How has this grammatical mistake come to be so common? And it is a mistake, not just ‘language evolving’ about which more later. I have watched it happen over my lifetime. When we were kids it was normal and common to say things like, “Me and Jim are going to the pictures.” No, our mothers and fathers would say, it’s “Jim and I are going to the pictures”. Now if you were not blessed as I was with a thorough grounding in grammar – not just English grammar but Latin, from which most English grammatical structures are derived – then you might have concluded that ‘me’ was vulgar and ‘I’ was proper. Obviously that is how most people took it and the phrase ‘you and me’ became, over time, universally supplanted by ‘you and I’, regardless of where it occurred in a sentence. Even by announcers on the BBC, I am heartbroken to report. And from the pens of otherwise impeccably qualified writers of historical fiction.

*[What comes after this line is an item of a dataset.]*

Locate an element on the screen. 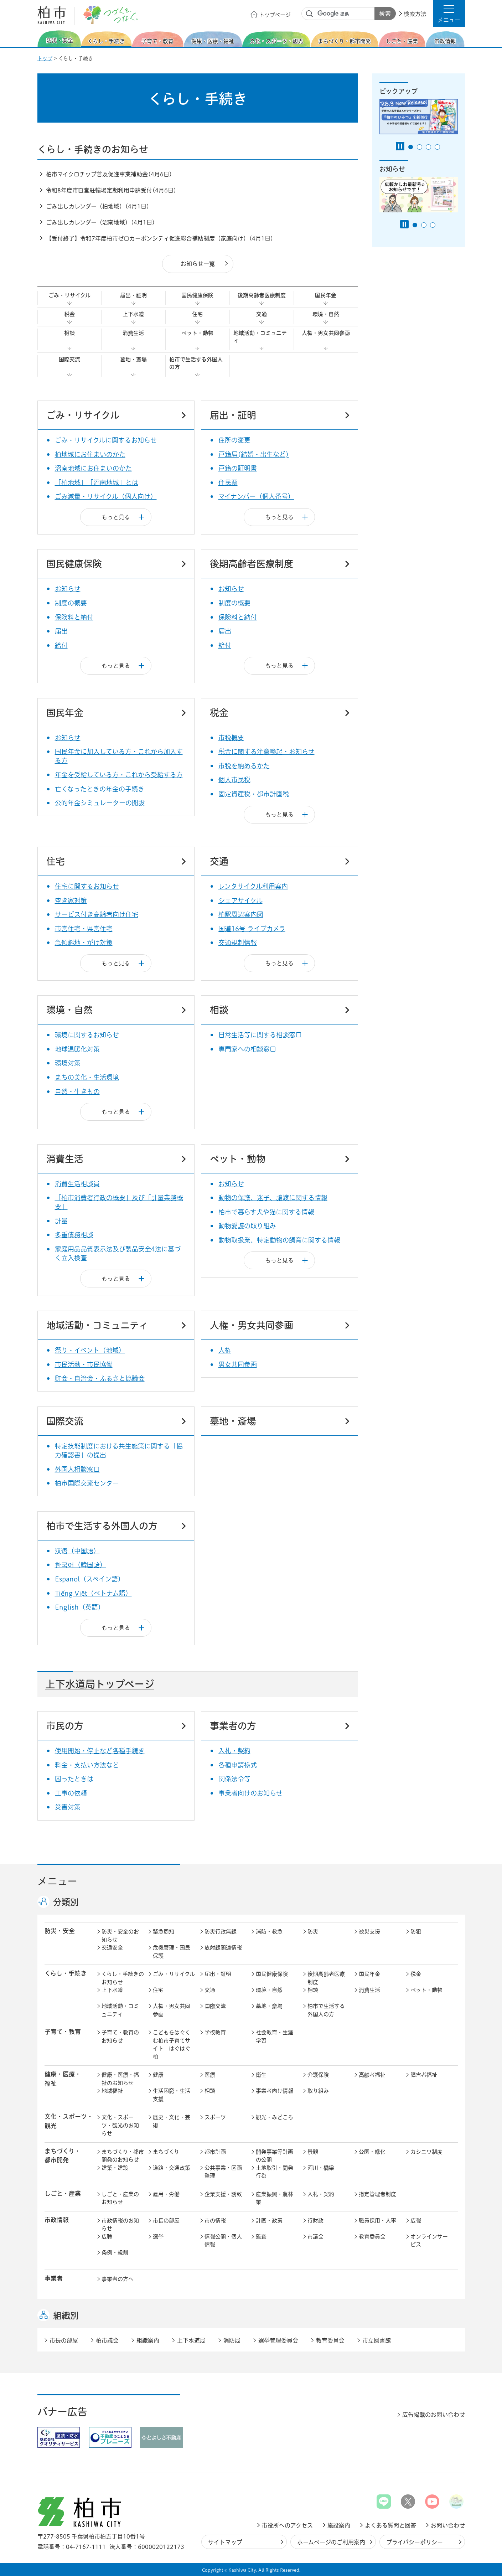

The tragedy is that it doesn’t even really call for much of an education to draw the right distinction. In any given sentence simply remove the ‘you and’ or ‘Jim and’ or whatever and say the same thing again. Obviously you would say ‘Jim and I are going’ because you would say ‘I am going’. Equally obviously you would never say ‘That is down to I’ so you should never say ‘That is down to you and I’.
Frankly, it is just ignorance, and the plain desire of people with insufficient education to speak proper. Prepositions – for, with, by, from, to, etc. ad infinitum – take the subjective case. Me/us/them, not I/we/they. And so will they always.
Now. Isn’t this just the evolution of language? No it is not. There are distinctions. We were taught to say ‘cóntroversy’. Now everyone says ‘contróversy’ and it does not matter. That is language evolving. No meaning is lost. No unclarity befalls us from this. But when we start to dismantle grammar and syntax we start to lose that most precious linguistic property, precision. Clarity. Take it far enough and we end up not knowing with certainty what is being said. It is no coincidence that the meticulous formulation of the grammar of European languages took place at the same time as the Enlightenment and the emergence of the laws of science. There is a fair amount of grammatical sloppiness in Shakespeare. For example in his day double superlatives – This, my most dearest brother – were acceptable as a means of giving emphasis. The rules of grammar, the logical children of the first dictionaries, tidied up that and many similar usages. We learned to teach children to parse the English language in the way that they used to parse Latin and Greek. This was not mere fastidiousness. It was work that served the clarity of thought and expression which made engineering and applied science possible. Such advances required and still require the very precise expression and communication of complex ideas in such a way that they cannot be ambiguous and thus give rise to mistakes.
Is it a lost cause? Obviously. Still, even lost causes are causes. Someone has to make a stand for them. I guess this time it is down to me, and if you wish to join me it will be down to you and me.